O'Donnell: The fact of the matter is that it has these equivalencies and allows combining. Equivalences must be handled -the standard cannot be silent on this issue.
Davis: [explains the equivalence problems with A-ring, Angstroem, upper and lower case.]
LaBonte: Does not describe equivalencies.
Aliprand: Should say something explicitly.
LaBonte: Coding issue - should be a different standard.
Davis: Is everyone up to speed? Levels are the same in the two standards o nce you deal with ignorables. Level 1 pass - alpha level; level 2 - accent; level 3 -case distinction...
Texin: Focuses on first level or all the detail...As an impelementer, I need more. A class of ignorables makes my job simpler. UTC tables - meta table "here is precise description". Specification that has both.
Kernaghan: Compromise 10646. Value of table - very valuable. In Unicode 2.1 we could define.

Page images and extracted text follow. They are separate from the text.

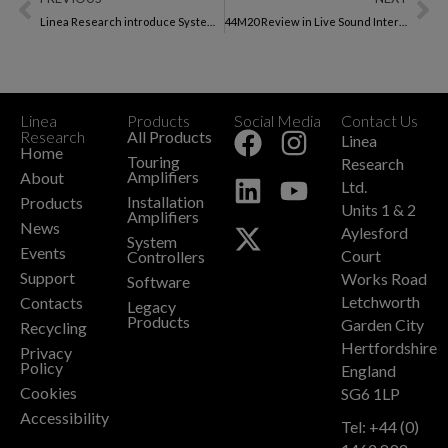
Linea Research introduce System Engineer
44M20 Review in Live Sound International Magazine
Linea
Products
Social Media
Contact Us
+
Research
All Products
Linea
Home
Touring
Research
Amplifiers
About
Ltd.
Installation
Products
Units 1 & 2
Amplifiers
News
Aylesford
System
Events
Court
Controllers
Support
Works Road
Software
Letchworth
Contacts
Legacy
Products
Garden City
Recycling
Hertfordshire
Privacy
Policy
England
Cookies
SG6 1LP
Accessibility
Tel: +44 (0)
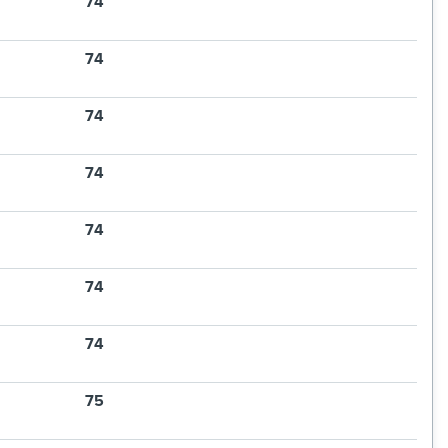
74
74
74
74
74
74
74
75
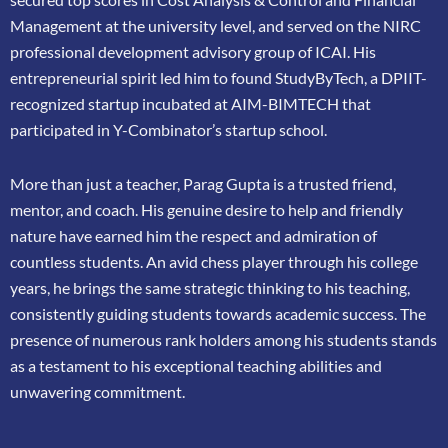
Management at the university level, and served on the NIRC
professional
development advisory group of ICAI. His
entrepreneurial spirit led him to found
StudyByTech, a DPIIT-
recognized startup incubated at AIM-BIMTECH that
participated in
Y-Combinator’s startup school.
More than just a teacher, Parag Gupta is a trusted friend,
mentor, and coach. His genuine
desire to help and friendly
nature have earned him the respect and admiration of
countless
students. An avid chess player through his college
years, he brings the same strategic thinking
to his teaching,
consistently guiding students towards academic success. The
presence of
numerous rank holders among his students stands
as a testament to his exceptional teaching
abilities and
unwavering commitment.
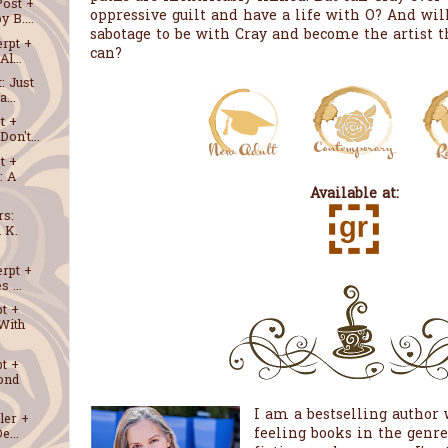
Post +
oppressive guilt and have a life with O? And will
 B....
sabotage to be with Cray and become the artist 
erpt +
can?
l...
: Just
...
t +
on't...
t +
: A
Available at:
rs:
 K.
erpt +
 ...
t +
With
t +
ond
I am a bestselling author w
ler +
feeling books in the genr
e...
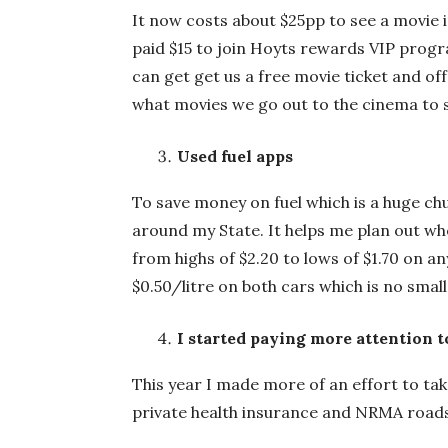
It now costs about $25pp to see a movie i
paid $15 to join Hoyts rewards VIP progr
can get get us a free movie ticket and of
what movies we go out to the cinema to 
Used fuel apps
To save money on fuel which is a huge chun
around my State. It helps me plan out whe
from highs of $2.20 to lows of $1.70 on an
$0.50/litre on both cars which is no smal
I started paying more attention t
This year I made more of an effort to ta
private health insurance and NRMA roa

Texin: Both are complete for scope.
Aliprand: ISO 5426 is widely used in Europe. Is the character set for UNIMARC which is used for library data exchange. As a compromise, must handle non-spacing marks.
Umamaheswaran: Requirement for default?
* Script vs. language Weighting of 14651 of sorting is to language and not script orientation * API split off [Solution: Recommendation from L2 to WG20 to split off the APIs from the tables. * Missing characters or incorrect characters * Incomplete weights for ignorables * Incorrect characters (LaBonte: No wrong characters) * Numeric issues sorted on first level. * Canonical equivalences * Consistancy with Unicode properties and decompositions * Concept of tailorability
Davis: If we are talking about scope... specify how characters sort. Better to say we don't know how to handle, such as Devanagari.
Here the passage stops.